### Directions
Reproduce word for word, from the entries below, the line with "Bielska-Białej, wiatraki w", the line with "wiatraki, by zarabiać", and every line between them, and nothing more.

### The data
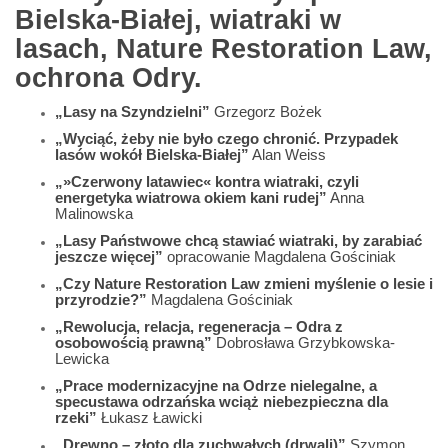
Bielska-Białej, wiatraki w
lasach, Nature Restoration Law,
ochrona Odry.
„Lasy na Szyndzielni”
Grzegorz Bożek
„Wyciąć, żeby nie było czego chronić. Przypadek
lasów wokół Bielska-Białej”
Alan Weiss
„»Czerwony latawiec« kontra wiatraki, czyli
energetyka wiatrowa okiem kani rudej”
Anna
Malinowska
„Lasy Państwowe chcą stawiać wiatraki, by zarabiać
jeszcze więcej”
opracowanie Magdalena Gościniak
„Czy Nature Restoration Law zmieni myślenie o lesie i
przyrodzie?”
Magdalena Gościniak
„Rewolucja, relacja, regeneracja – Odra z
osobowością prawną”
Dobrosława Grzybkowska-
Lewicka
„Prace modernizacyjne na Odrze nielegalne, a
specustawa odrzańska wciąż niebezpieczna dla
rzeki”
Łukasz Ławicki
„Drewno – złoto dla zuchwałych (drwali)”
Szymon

==

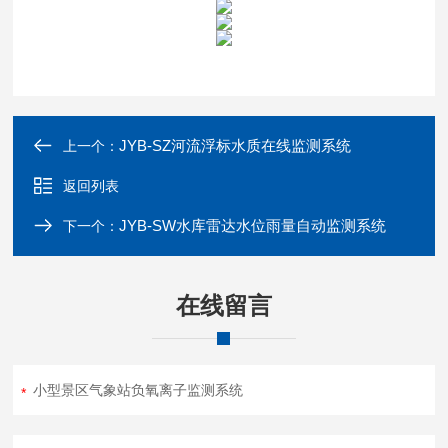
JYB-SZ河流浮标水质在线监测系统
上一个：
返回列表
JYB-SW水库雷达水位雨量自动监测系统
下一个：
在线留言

### Result of the task
Bielska-Białej, wiatraki w
lasach, Nature Restoration Law,
ochrona Odry.
„Lasy na Szyndzielni”
Grzegorz Bożek
„Wyciąć, żeby nie było czego chronić. Przypadek
lasów wokół Bielska-Białej”
Alan Weiss
„»Czerwony latawiec« kontra wiatraki, czyli
energetyka wiatrowa okiem kani rudej”
Anna
Malinowska
„Lasy Państwowe chcą stawiać wiatraki, by zarabiać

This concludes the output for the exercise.